Safia Ibrahim menunjukkan alat-alat yang digunakannya untuk melakukan FGM, yang dipelajarinya pada usia 15 tahun dan telah dipraktikkannya selama 35 tahun, di halaman rumahnya di Hargeisa, Somaliland, wilayah breakaway semi-otonom Somalia, pada 7 Februari 2022 [Brian Inganga/AP Photo]
Para Ibu yang Waspada
Mereka yang selamat dari rasa sakit FGM mengatakan bahwa hal itu sulit untuk dilupakan, dan bahwa konsekuensinya seumur hidup.
Naffie, seorang ibu dari tiga anak, kepada Al Jazeera menceritakan bahwa semua proses melahirkannya traumatis dan menyakitkan, dan bahwa ia sering mengalami nyeri vagina yang hebat sebagai akibat dari FGM yang dialaminya pada usia empat tahun.
“Aku harus hidup dengan luka dan rasa sakit ini seumur hidupku,” ujar perempuan 35 tahun itu.
Naffie memilih hanya menggunakan nama pertamanya karena berbicara secara publik tentang pengalaman FGM di Gambia seringkali mendatangkan stigma.
Banyak para ibu bertekad agar putri mereka tidak mengalami trauma yang sama dan menolak tekanan dari keluarga besar.
Namun, anak-anak perempuan juga berisiko disunat oleh keluarga tanpa sepengetahuan orang tuanya. Di banyak rumah tangga Gambia, keluarga hidup dalam lingkungan yang luas, dan anak-anak sering dianggap sebagai tanggung jawab keluarga besar, bukan hanya orang tua. Hal ini kadang membuat kakek-nenek, bibi, atau kerabat lain merasa berwenang mengambil keputusan untuk anak, termasuk melakukan FGM.
Sejumlah ibu mengaku terus merasa was-was dan khawatir meninggalkan anak perempuan mereka dalam pengawasan keluarga. Salah satunya adalah Sarjo Tamba, ibu tunggal yang berjanji sejak melahirkan untuk melindungi putrinya dari FGM. Namun, dalam suatu perjalanan bisnis tahun lalu, ibu dari pasangannya mengawasi penyunatan terhadap putrinya yang berusia lima tahun. Sarjo baru mengetahui pelanggaran ini setelah pulang ke rumah, sekitar dua minggu setelah kejadian.

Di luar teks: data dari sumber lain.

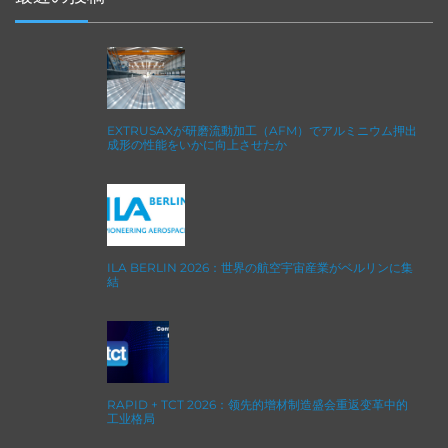
EXTRUSAXが研磨流動加工（AFM）でアルミニウム押出
成形の性能をいかに向上させたか
ILA BERLIN 2026：世界の航空宇宙産業がベルリンに集
結
RAPID + TCT 2026：领先的增材制造盛会重返变革中的
工业格局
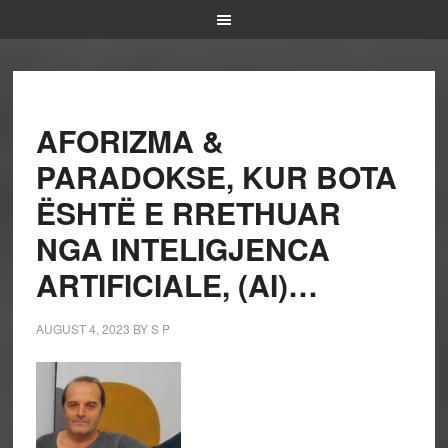
AFORIZMA &
PARADOKSE, KUR BOTA
ËSHTË E RRETHUAR
NGA INTELIGJENCA
ARTIFICIALE, (AI)…
AUGUST 4, 2023
BY
S P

“Suatu hari, saat memandikannya, aku melihat ada yang tidak biasa pada bagian privatnya,” kisah perempuan 34 tahun itu. “Saat itulah aku sadar dia telah disunat.”
Syok dan hati hancur, Sarjo menghadapi ibu pasangannya, yang mengaku. Insiden itu, kata Sarjo, meninggalkan rasa sakit dan ketidakpercayaan yang mendalam. Meski telah melaporkan kasusnya ke polisi, tidak ada tindakan yang diambil. Polisi berkata mereka tidak bisa ikut campur dalam urusan keluarga.
## Kendala Penuntutan
Otoritas Gambia dituduh oleh kelompok HAM gagal menuntaskan kasus FGM dan menegakkan larangan tahun 2015. Hingga 2024, hanya dua kasus yang dituntut dalam 10 tahun sejak undang-undang disahkan.
Dari jumlah itu, vonis dan hukuman hanya diberikan dalam satu kasus. Itu terjadi pada Agustus 2023, ketika tiga perempuan di kota Bakadaji, Gambia timur, didenda 15.000 dalasi Gambia (US$210) karena menyunat tiga anak perempuan dan bersiap menyunat lima lainnya. Semua korbannya masih berusia antara 4 hingga 12 bulan.
Karena ini merupakan vonis pertama berdasarkan undang-undang tersebut, kasus ini menimbulkan kontroversi karena banyak figur berpengaruh menentang hukuman itu. Seorang imam terkemuka, Abdoulie Fatty, membayar denda para terpidana dan mulai vokal menyerukan agar praktik tersebut dilegalkan.
Modou Musa Sisawo, juru bicara Kepolisian Gambia, menyalahkan sikap tertutup seputar FGM dan menyebutnya sebagai penghalang untuk menemukan dan menuntaskan kasus.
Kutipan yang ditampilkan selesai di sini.